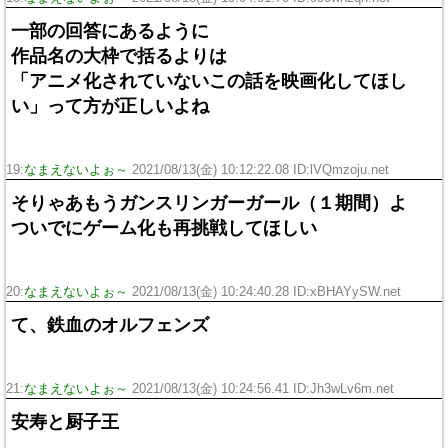
一部の回答にあるように
作品名の大枠で括るよりは
「アニメ化されていないこの話を映画化してほし
い」って方が正しいよね
19:
なまえないよぉ～
2021/08/13(金) 10:12:22.08 ID:lVQmzoju.net
そりゃあもうガンスリンガーガール（１期間）よ
ついでにゲーム化も再挑戦してほしい
20:
なまえないよぉ～
2021/08/13(金) 10:24:40.28 ID:xBHAYySW.net
て、鉄血のオルフェンズ
21:
なまえないよぉ～
2021/08/13(金) 10:24:56.41 ID:Jh3wLv6m.net
安寿と厨子王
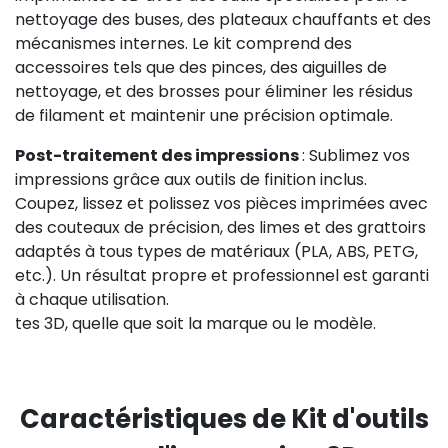
nettoyage des buses, des plateaux chauffants et des
mécanismes internes. Le kit comprend des
accessoires tels que des pinces, des aiguilles de
nettoyage, et des brosses pour éliminer les résidus
de filament et maintenir une précision optimale.
Post-traitement des impressions
: Sublimez vos
impressions grâce aux outils de finition inclus.
Coupez, lissez et polissez vos pièces imprimées avec
des couteaux de précision, des limes et des grattoirs
adaptés à tous types de matériaux (PLA, ABS, PETG,
etc.). Un résultat propre et professionnel est garanti
à chaque utilisation.
tes 3D, quelle que soit la marque ou le modèle.
Caractéristiques de Kit d'outils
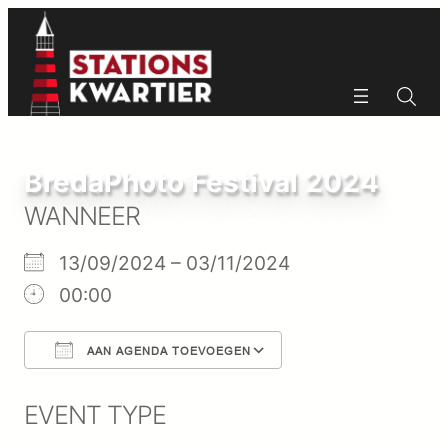
Ga
naar
de
inhoud
Zoeken
Zoeken
BredaPhoto Festival 2024
WANNEER
13/09/2024 – 03/11/2024
00:00
AAN AGENDA TOEVOEGEN
Download ICS
Google Calenda
EVENT TYPE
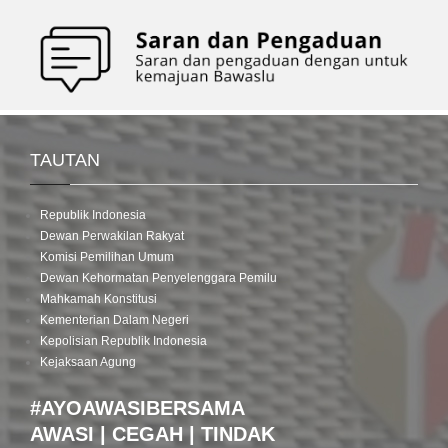
TAUTAN
Republik Indonesia
Dewan Perwakilan Rakyat
Komisi Pemilihan Umum
Dewan Kehormatan Penyelenggara Pemilu
Mahkamah Konstitusi
Kementerian Dalam Negeri
Kepolisian Republik Indonesia
Kejaksaan Agung
#AYOAWASIBERSAMA
AWASI | CEGAH | TINDAK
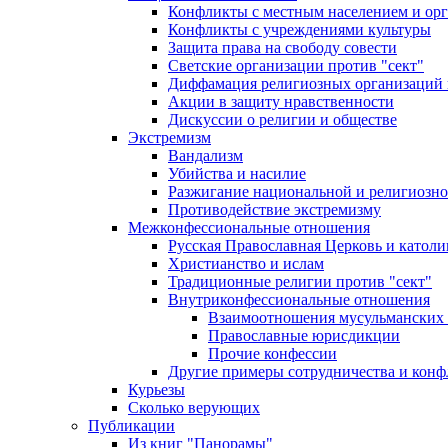
Конфликты с местным населением и ор
Конфликты с учреждениями культуры
Защита права на свободу совести
Светские организации против "сект"
Диффамация религиозных организаций
Акции в защиту нравственности
Дискуссии о религии и обществе
Экстремизм
Вандализм
Убийства и насилие
Разжигание национальной и религиозно
Противодействие экстремизму
Межконфессиональные отношения
Русская Православная Церковь и католи
Христианство и ислам
Традиционные религии против "сект"
Внутриконфессиональные отношения
Взаимоотношения мусульманских 
Православные юрисдикции
Прочие конфессии
Другие примеры сотрудничества и конф
Курьезы
Сколько верующих
Публикации
Из книг "Панорамы"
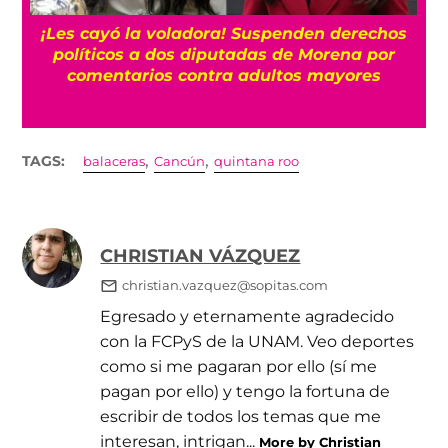
¡Les cayó la voladora! Suspenden derechos
“
políticos a dos diputadas de Morena por
Bi
comentarios contra adultos mayores
,
,
TAGS:
balaceras
Cancún
quintana roo
CHRISTIAN VÁZQUEZ
christian.vazquez@sopitas.com
Egresado y eternamente agradecido
con la FCPyS de la UNAM. Veo deportes
como si me pagaran por ello (sí me
pagan por ello) y tengo la fortuna de
escribir de todos los temas que me
interesan, intrigan...
More by Christian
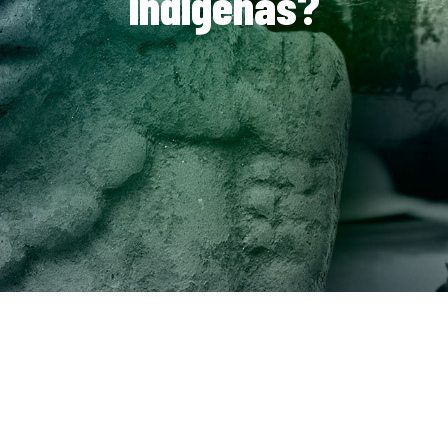
indígenas?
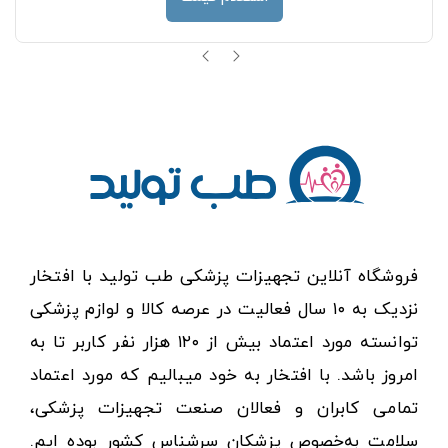
فروشگاه آنلاین تجهیزات پزشکی طب تولید با افتخار
نزدیک به ۱۰ سال فعالیت در عرصه کالا و لوازم پزشکی
توانسته مورد اعتماد بیش از ۱۲۰ هزار نفر کاربر تا به
امروز باشد. با افتخار به خود میبالیم که مورد اعتماد
تمامی کابران و فعالان صنعت تجهیزات پزشکی،
سلامت به‌خصوص پزشکان سرشناس کشور بوده ایم.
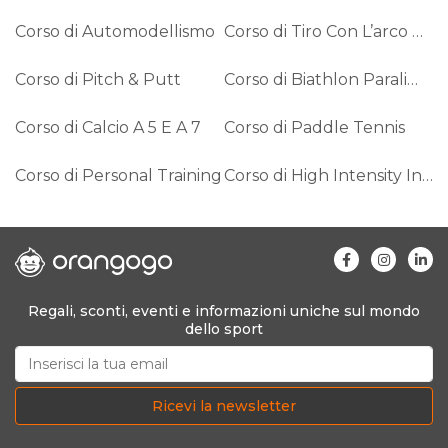
Corso di Automodellismo
Corso di Tiro Con L’arco Paralimpico
Corso di Pitch & Putt
Corso di Biathlon Paralimpico
Corso di Calcio A 5 E A 7
Corso di Paddle Tennis
Corso di Personal Training
Corso di High Intensity Interval Training (HIIT)
Regali, sconti, eventi e informazioni uniche sul mondo
dello sport
Ricevi la newsletter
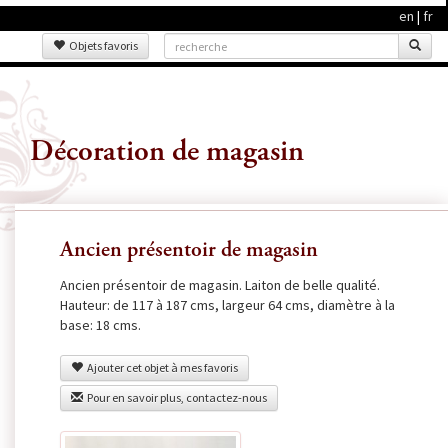
en
|
fr
Objets favoris
Décoration de magasin
Ancien présentoir de magasin
Ancien présentoir de magasin. Laiton de belle qualité.
Hauteur: de 117 à 187 cms, largeur 64 cms, diamètre à la
base: 18 cms.
Ajouter cet objet à mes favoris
Pour en savoir plus, contactez-nous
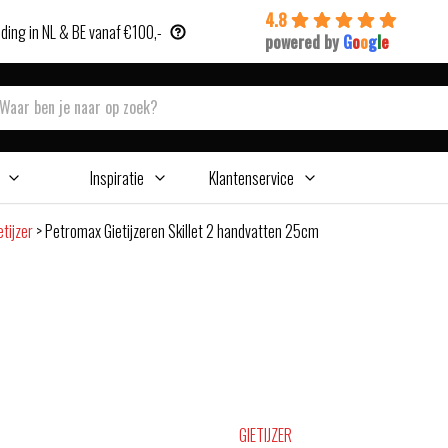
4.8
ding in NL & BE vanaf €100,-
powered by
G
o
o
g
l
e
Inspiratie
Klantenservice
etijzer
>
Petromax Gietijzeren Skillet 2 handvatten 25cm
GIETIJZER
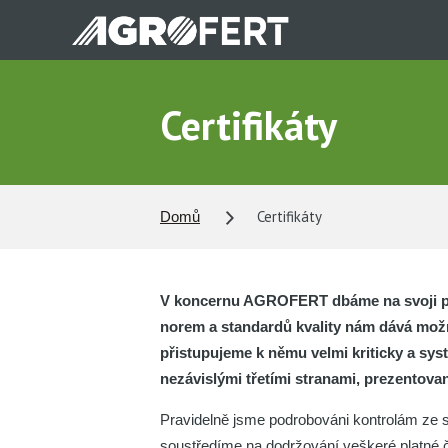
Přejít
k
hlavnímu
obsahu
Certifikáty
Certifikáty
Domů
V koncernu AGROFERT dbáme na svoji pov
norem a standardů kvality nám dává možn
přistupujeme k němu velmi kriticky a syst
nezávislými třetími stranami, prezentovan
Pravidelně jsme podrobováni kontrolám ze st
soustředíme na dodržování veškeré platné 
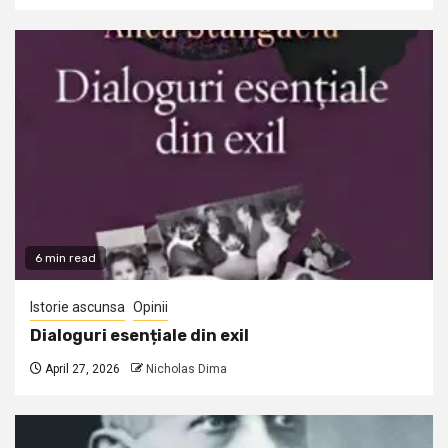
6 min read
Istorie ascunsa
Opinii
Dialoguri esențiale din exil
April 27, 2026
Nicholas Dima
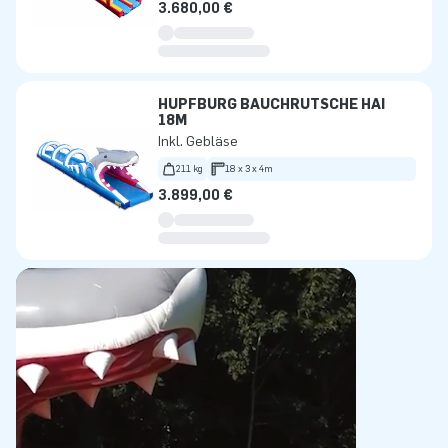
3.680,00 €
HÜPFBURG BAUCHRUTSCHE HAI
18M
Inkl. Gebläse
211 kg
18 x 3 x 4m
3.899,00 €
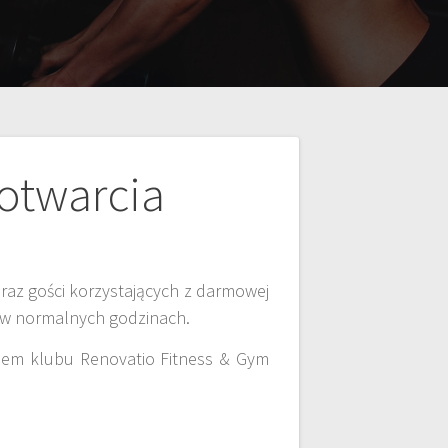
 otwarcia
oraz gości korzystających z darmowej
19 w normalnych godzinach.
kiem klubu Renovatio Fitness & Gym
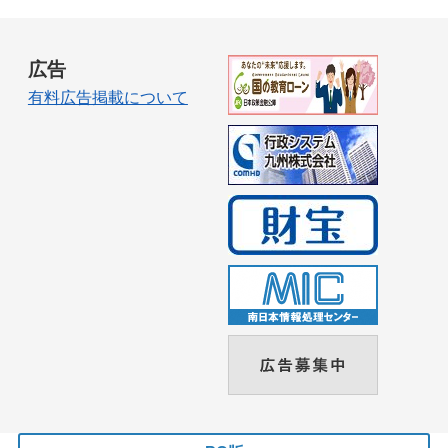
広告
有料広告掲載について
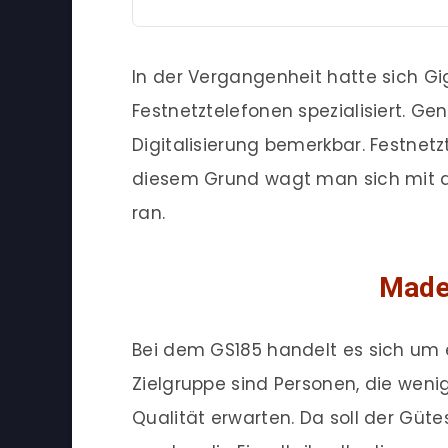
In der Vergangenheit hatte sich Gi
Festnetztelefonen spezialisiert. G
Digitalisierung bemerkbar. Festnet
diesem Grund wagt man sich mit
ran.
Made
Bei dem GS185 handelt es sich um 
Zielgruppe sind Personen, die wen
Qualität erwarten. Da soll der Güt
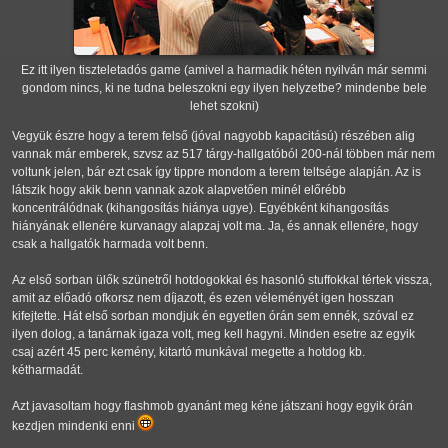
Ez itt ilyen tiszteletadós game (amivel a harmadik héten nyilván már semmi
gondom nincs, ki ne tudna beleszokni egy ilyen helyzetbe? mindenbe bele
lehet szokni)
Vegyük észre hogy a terem felső (jóval nagyobb kapacitású) részében alig
vannak már emberek, szvsz az 517 tárgy-hallgatóból 200-nál többen már nem
voltunk jelen, bár ezt csak így tippre mondom a terem teltsége alapján. Az is
látszik hogy akik benn vannak azok alapvetően minél előrébb
koncentrálódnak (kihangosítás hiánya ugye). Egyébként kihangosítás
hiányának ellenére kurvanagy alapzaj volt ma. Ja, és annak ellenére, hogy
csak a hallgatók harmada volt benn.
Az első sorban ülők szünetről hotdogokkal és hasonló stuffokkal tértek vissza,
amit az előadó ofkorsz nem díjazott, és ezen véleményét igen hosszan
kifejtette. Hát első sorban mondjuk én egyetlen órán sem ennék, szóval ez
ilyen dolog, a tanárnak igaza volt, meg kell hagyni. Minden esetre az egyik
csaj azért 45 perc kemény, kitartó munkával megette a hotdog kb.
kétharmadát.
Azt javasoltam hogy flashmob gyanánt meg kéne játszani hogy egyik órán
kezdjen mindenki enni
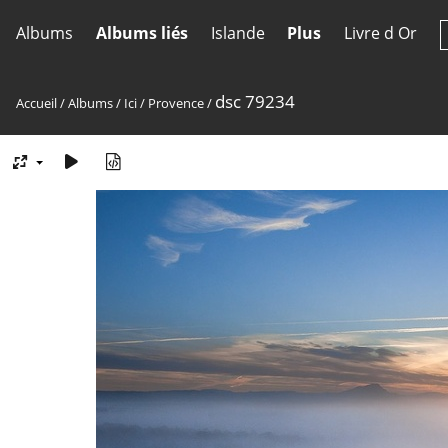
Albums
Albums liés
Islande
Plus
Livre d Or
dsc 79234
Accueil
/
Albums
/
Ici
/
Provence
/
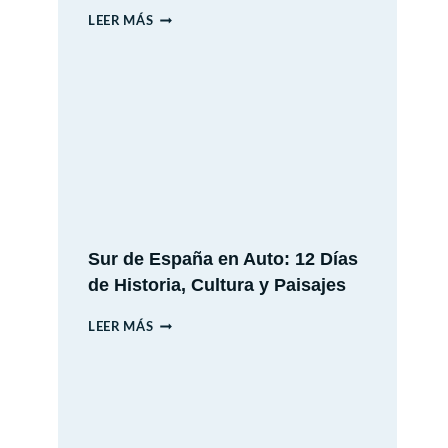
PANORAMAS
LEER MÁS
VACACIONES
DE
INVIERNO
2026
Sur de España en Auto: 12 Días
de Historia, Cultura y Paisajes
SUR
LEER MÁS
DE
ESPAÑA
EN
AUTO:
12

Problem statement => Nothing but the lines from the one with "Décoration de magasin" to the one with "norem a standardů kvality nám dává možn" above, both included, should be transcribed, exactly and without pictures.

Expected answer =>
Décoration de magasin
Ancien présentoir de magasin
Ancien présentoir de magasin. Laiton de belle qualité.
Hauteur: de 117 à 187 cms, largeur 64 cms, diamètre à la
base: 18 cms.
Ajouter cet objet à mes favoris
Pour en savoir plus, contactez-nous
4.8
ding in NL & BE vanaf €100,-
powered by
G
o
o
g
l
e
Inspiratie
Klantenservice
etijzer
>
Petromax Gietijzeren Skillet 2 handvatten 25cm
GIETIJZER
Přejít
k
hlavnímu
obsahu
Certifikáty
Certifikáty
Domů
V koncernu AGROFERT dbáme na svoji pov
norem a standardů kvality nám dává možn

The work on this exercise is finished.